[Collection entries]
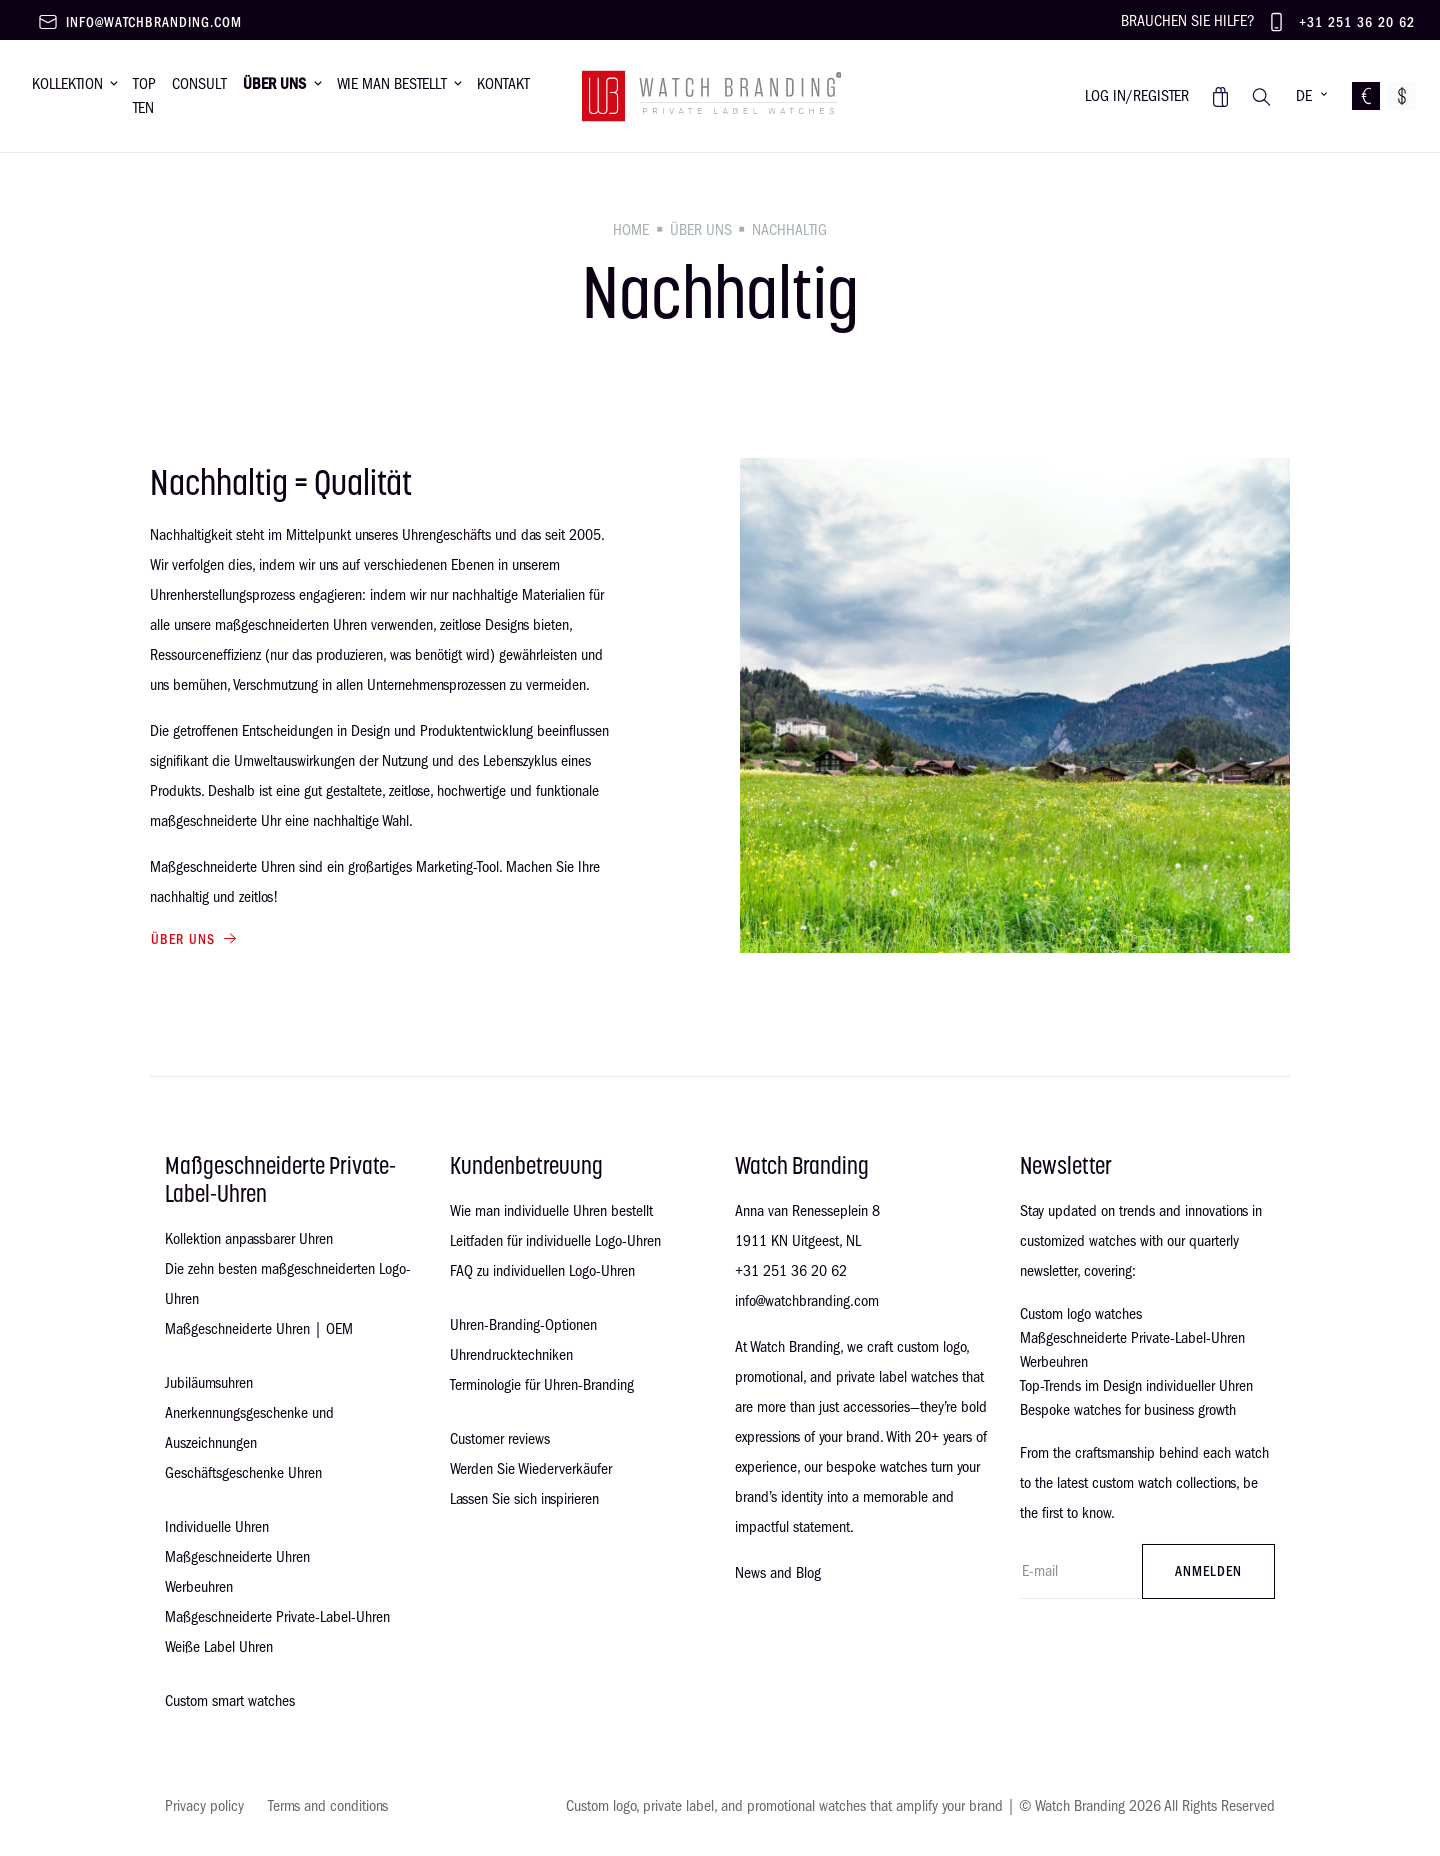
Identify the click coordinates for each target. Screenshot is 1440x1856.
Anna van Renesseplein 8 (807, 1211)
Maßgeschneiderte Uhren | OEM (259, 1329)
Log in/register (1137, 96)
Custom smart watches (230, 1701)
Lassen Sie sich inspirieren (524, 1499)
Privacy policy (204, 1806)
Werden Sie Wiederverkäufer (531, 1469)
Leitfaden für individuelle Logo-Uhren (555, 1241)
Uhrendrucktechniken (511, 1355)
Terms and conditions (328, 1806)
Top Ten (144, 96)
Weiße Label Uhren (219, 1647)
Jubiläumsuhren (209, 1383)
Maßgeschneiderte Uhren (237, 1557)
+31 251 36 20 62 (1357, 22)
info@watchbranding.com (154, 22)
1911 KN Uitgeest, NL (798, 1241)
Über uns (701, 230)
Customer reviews (500, 1439)
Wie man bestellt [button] (392, 84)
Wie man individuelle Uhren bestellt (551, 1211)
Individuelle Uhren (217, 1527)
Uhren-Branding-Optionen (523, 1325)
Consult (199, 84)
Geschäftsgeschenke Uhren (243, 1473)
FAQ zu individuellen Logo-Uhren (542, 1271)
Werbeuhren (199, 1587)
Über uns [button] (274, 84)
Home (631, 230)
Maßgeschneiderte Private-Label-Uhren (277, 1617)
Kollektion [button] (67, 84)
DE (1304, 96)
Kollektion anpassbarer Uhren (249, 1239)
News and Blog (778, 1573)
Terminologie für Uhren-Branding (542, 1385)
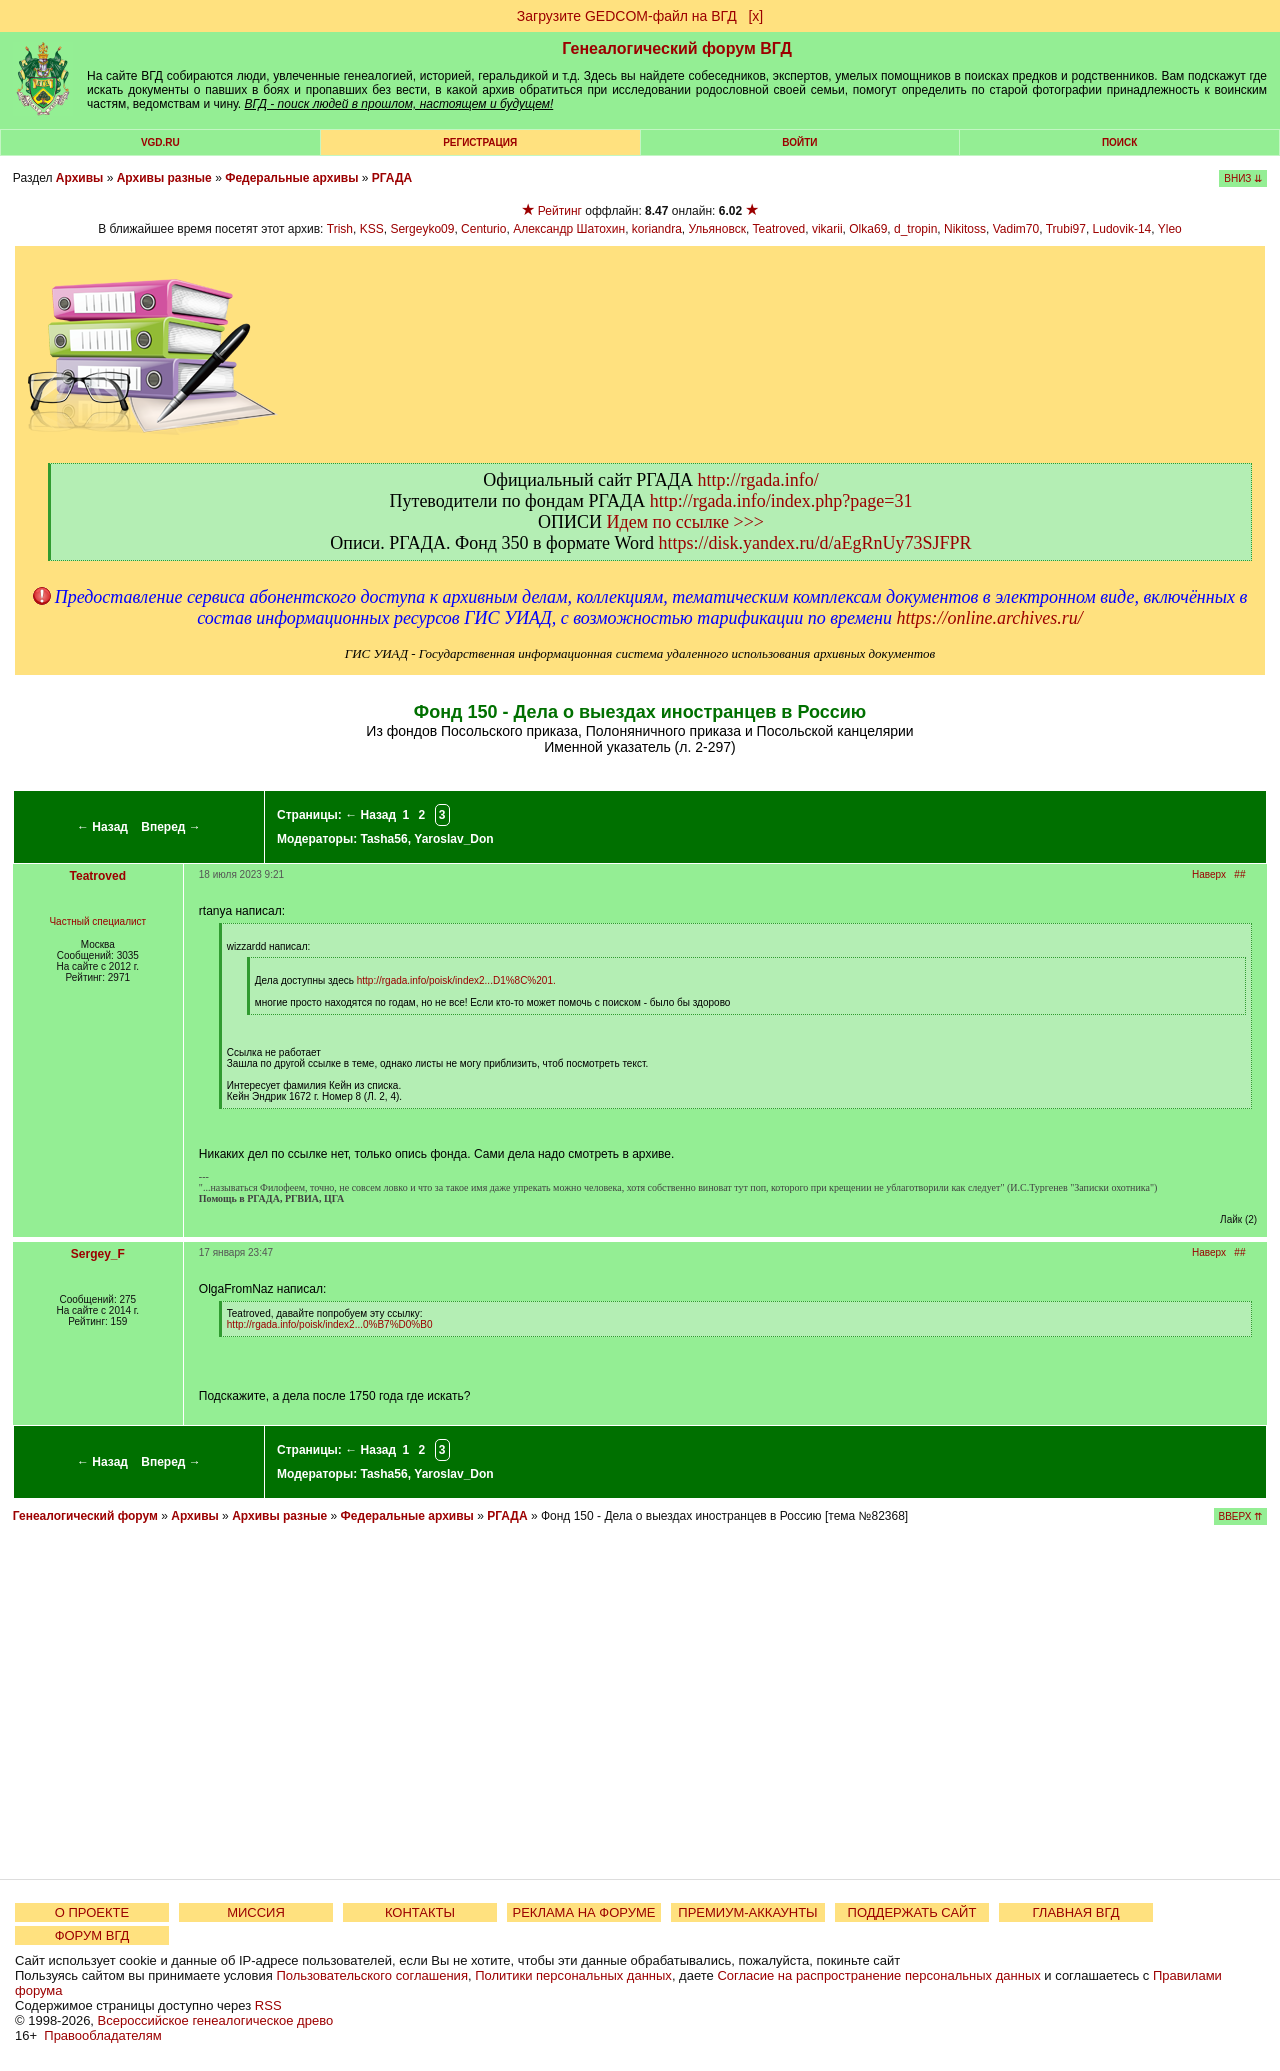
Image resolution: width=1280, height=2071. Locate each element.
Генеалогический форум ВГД (677, 48)
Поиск (1119, 142)
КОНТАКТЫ (420, 1912)
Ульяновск (717, 229)
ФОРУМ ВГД (92, 1935)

About this task
Leaving every image behind, repeat the data in full and exactly.

Reply to the task
Identify the click coordinates for each target. Screenshot is 1440x1856.
Anna van Renesseplein 8 (807, 1211)
Maßgeschneiderte Uhren | OEM (259, 1329)
Log in/register (1137, 96)
Custom smart watches (230, 1701)
Lassen Sie sich inspirieren (524, 1499)
Privacy policy (204, 1806)
Werden Sie Wiederverkäufer (531, 1469)
Leitfaden für individuelle Logo-Uhren (555, 1241)
Uhrendrucktechniken (511, 1355)
Terms and conditions (328, 1806)
Top Ten (144, 96)
Weiße Label Uhren (219, 1647)
Jubiläumsuhren (209, 1383)
Maßgeschneiderte Uhren (237, 1557)
+31 251 36 20 62 (1357, 22)
info@watchbranding.com (154, 22)
1911 KN Uitgeest, NL (798, 1241)
Über uns (701, 230)
Customer reviews (500, 1439)
Wie man bestellt [button] (392, 84)
Wie man individuelle Uhren bestellt (551, 1211)
Individuelle Uhren (217, 1527)
Uhren-Branding-Optionen (523, 1325)
Consult (199, 84)
Geschäftsgeschenke Uhren (243, 1473)
FAQ zu individuellen Logo-Uhren (542, 1271)
Werbeuhren (199, 1587)
Über uns [button] (274, 84)
Home (631, 230)
Maßgeschneiderte Private-Label-Uhren (277, 1617)
Kollektion [button] (67, 84)
DE (1304, 96)
Kollektion anpassbarer Uhren (249, 1239)
News and Blog (778, 1573)
Terminologie für Uhren-Branding (542, 1385)
Image resolution: width=1280, height=2071. Locate each element.
Генеалогический форум ВГД (677, 48)
Поиск (1119, 142)
КОНТАКТЫ (420, 1912)
Ульяновск (717, 229)
ФОРУМ ВГД (92, 1935)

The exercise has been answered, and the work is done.